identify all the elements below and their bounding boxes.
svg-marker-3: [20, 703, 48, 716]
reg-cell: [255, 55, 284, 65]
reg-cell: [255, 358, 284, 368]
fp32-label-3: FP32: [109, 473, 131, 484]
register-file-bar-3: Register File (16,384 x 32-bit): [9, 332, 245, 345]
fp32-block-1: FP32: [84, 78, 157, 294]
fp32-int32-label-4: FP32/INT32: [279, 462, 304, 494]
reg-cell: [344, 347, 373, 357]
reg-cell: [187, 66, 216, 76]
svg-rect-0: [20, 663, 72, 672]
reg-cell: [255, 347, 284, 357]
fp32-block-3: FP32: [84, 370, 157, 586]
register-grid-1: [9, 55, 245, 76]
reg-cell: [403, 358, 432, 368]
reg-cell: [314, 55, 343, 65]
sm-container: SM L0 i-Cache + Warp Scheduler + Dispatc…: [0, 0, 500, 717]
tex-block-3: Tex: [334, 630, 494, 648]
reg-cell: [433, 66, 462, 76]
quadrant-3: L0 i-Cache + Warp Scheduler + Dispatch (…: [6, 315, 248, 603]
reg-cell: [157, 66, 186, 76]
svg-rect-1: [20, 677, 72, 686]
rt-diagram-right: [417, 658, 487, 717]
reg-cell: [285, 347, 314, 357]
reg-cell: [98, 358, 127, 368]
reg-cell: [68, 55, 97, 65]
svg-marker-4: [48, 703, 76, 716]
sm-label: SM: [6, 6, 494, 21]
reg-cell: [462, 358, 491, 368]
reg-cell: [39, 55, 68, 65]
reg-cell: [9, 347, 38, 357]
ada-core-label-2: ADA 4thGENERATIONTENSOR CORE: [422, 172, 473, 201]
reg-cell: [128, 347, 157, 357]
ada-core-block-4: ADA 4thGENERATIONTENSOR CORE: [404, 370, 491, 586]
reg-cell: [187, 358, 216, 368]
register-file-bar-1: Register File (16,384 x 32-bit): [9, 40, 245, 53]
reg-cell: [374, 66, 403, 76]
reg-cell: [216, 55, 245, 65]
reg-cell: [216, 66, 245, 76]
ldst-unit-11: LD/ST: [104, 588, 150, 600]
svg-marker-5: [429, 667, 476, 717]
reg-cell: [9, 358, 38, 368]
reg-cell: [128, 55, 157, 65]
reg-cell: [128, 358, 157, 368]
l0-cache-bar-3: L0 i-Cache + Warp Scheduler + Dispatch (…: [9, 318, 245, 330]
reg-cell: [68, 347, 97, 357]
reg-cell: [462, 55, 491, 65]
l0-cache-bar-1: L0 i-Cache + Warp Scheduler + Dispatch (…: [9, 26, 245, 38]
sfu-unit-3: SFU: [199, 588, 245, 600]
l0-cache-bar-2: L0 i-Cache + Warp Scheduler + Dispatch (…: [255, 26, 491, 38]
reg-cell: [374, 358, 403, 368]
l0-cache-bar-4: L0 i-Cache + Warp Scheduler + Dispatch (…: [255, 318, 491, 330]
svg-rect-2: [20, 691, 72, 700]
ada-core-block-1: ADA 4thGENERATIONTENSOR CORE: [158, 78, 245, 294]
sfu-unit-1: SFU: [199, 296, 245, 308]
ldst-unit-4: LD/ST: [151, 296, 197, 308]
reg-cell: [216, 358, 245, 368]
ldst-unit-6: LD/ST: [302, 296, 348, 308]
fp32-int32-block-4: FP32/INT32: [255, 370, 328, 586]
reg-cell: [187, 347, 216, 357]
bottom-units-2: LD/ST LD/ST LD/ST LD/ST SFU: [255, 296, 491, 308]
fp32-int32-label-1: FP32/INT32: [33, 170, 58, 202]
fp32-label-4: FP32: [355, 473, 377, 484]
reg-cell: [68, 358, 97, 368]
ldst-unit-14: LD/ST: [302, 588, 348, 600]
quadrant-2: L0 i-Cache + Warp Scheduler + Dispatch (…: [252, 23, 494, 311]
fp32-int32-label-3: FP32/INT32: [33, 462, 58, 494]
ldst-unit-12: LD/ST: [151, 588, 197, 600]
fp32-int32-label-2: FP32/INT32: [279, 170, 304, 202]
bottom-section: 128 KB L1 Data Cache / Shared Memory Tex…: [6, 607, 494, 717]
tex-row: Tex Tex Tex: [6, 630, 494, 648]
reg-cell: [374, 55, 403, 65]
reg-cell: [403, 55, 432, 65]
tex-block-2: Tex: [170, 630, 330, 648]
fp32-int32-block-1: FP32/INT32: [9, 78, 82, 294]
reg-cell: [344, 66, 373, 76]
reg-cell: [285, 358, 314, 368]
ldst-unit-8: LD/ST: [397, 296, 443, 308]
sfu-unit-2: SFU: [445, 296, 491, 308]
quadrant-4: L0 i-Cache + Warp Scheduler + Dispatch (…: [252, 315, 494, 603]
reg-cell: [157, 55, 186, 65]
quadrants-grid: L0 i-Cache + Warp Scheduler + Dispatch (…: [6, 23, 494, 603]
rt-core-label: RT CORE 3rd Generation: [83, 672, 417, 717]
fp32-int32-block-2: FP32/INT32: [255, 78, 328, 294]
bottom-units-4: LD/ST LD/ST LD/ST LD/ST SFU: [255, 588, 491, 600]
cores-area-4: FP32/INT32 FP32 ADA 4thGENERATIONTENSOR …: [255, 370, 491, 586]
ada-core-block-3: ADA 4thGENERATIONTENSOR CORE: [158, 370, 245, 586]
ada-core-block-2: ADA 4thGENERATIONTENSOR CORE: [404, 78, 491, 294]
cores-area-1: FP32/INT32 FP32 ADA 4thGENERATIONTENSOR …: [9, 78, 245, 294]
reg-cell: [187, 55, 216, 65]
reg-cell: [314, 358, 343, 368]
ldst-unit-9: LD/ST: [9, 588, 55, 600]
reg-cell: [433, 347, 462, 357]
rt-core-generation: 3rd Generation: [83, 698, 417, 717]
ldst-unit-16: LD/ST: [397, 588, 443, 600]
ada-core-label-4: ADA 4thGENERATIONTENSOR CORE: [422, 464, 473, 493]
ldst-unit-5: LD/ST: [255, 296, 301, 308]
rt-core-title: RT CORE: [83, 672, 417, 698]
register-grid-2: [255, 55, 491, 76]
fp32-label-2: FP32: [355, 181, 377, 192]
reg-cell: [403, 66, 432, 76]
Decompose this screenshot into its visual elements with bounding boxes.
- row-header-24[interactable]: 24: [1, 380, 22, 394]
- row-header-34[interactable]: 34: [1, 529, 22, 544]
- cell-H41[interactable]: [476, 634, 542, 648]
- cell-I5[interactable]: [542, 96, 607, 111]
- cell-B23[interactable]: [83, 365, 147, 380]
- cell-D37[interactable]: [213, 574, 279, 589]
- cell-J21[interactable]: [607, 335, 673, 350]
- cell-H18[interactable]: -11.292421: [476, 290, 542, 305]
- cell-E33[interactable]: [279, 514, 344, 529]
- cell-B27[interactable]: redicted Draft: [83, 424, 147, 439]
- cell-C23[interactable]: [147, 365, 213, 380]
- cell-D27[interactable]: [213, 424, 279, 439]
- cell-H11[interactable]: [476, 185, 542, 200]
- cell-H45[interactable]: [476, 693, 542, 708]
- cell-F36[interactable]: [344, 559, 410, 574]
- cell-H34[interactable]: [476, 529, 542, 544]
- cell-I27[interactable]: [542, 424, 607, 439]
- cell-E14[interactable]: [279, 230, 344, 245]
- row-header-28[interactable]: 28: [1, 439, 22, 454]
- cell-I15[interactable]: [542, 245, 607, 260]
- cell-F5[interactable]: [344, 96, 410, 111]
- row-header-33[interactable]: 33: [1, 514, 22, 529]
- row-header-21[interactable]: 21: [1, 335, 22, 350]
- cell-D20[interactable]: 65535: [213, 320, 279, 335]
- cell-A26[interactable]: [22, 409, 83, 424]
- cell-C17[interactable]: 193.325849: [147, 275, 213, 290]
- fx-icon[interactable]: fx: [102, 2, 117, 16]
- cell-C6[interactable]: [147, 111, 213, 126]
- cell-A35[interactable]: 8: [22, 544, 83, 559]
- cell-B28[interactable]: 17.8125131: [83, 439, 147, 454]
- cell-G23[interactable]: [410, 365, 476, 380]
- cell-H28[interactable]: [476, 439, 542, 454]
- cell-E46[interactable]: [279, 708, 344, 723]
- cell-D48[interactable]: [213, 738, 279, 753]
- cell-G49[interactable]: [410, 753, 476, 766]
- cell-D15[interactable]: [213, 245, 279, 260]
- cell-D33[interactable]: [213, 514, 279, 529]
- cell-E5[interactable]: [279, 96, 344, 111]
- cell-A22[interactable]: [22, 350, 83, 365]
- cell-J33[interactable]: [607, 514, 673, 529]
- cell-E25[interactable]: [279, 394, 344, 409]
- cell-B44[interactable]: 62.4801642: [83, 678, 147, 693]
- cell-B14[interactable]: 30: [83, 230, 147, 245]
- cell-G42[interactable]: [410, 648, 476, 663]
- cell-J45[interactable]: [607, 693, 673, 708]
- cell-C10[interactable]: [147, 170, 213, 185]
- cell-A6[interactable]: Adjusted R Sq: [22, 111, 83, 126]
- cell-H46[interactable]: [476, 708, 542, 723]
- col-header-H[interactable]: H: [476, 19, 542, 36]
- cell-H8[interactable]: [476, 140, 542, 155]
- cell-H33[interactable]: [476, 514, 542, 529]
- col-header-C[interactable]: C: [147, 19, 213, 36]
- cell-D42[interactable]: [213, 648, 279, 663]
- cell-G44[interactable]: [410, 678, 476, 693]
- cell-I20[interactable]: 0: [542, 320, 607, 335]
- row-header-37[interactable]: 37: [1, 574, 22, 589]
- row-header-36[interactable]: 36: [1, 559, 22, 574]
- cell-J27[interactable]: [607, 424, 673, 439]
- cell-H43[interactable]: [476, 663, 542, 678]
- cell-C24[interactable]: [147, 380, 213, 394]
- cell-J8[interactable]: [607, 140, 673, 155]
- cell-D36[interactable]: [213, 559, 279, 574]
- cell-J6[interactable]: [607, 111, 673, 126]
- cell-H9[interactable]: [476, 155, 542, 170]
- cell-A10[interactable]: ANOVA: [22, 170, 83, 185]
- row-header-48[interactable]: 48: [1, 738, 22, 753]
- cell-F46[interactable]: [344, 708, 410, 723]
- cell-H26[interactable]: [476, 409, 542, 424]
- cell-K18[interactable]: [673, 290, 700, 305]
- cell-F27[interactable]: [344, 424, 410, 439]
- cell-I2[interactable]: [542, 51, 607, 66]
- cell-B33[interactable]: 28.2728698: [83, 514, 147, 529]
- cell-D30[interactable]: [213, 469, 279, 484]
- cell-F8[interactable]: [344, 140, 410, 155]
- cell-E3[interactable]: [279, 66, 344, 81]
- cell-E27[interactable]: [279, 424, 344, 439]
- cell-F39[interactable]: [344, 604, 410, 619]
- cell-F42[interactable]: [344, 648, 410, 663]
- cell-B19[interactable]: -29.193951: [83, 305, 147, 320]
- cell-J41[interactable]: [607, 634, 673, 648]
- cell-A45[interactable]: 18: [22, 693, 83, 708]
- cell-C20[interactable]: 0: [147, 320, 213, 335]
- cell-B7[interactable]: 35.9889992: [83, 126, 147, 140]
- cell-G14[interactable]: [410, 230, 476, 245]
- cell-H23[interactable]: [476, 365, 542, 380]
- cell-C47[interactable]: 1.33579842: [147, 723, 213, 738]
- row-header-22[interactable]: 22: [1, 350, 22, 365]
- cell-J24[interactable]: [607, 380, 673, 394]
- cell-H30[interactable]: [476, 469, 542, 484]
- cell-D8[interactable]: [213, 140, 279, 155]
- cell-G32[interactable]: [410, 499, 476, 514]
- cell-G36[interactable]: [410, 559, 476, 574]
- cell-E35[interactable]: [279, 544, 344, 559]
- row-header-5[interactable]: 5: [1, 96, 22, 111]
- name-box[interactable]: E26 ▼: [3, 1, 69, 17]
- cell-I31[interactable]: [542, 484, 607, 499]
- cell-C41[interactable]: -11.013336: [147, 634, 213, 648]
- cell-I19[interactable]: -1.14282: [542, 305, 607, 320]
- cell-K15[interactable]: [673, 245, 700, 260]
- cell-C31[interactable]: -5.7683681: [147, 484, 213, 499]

[TASK DESCRIPTION] Look over the entries for "bounding", then copy every line that includes that string.

[EXPECTED OUTPUT]
identify all the elements below and their bounding boxes.
Decompose this screenshot into its visual elements with bounding boxes.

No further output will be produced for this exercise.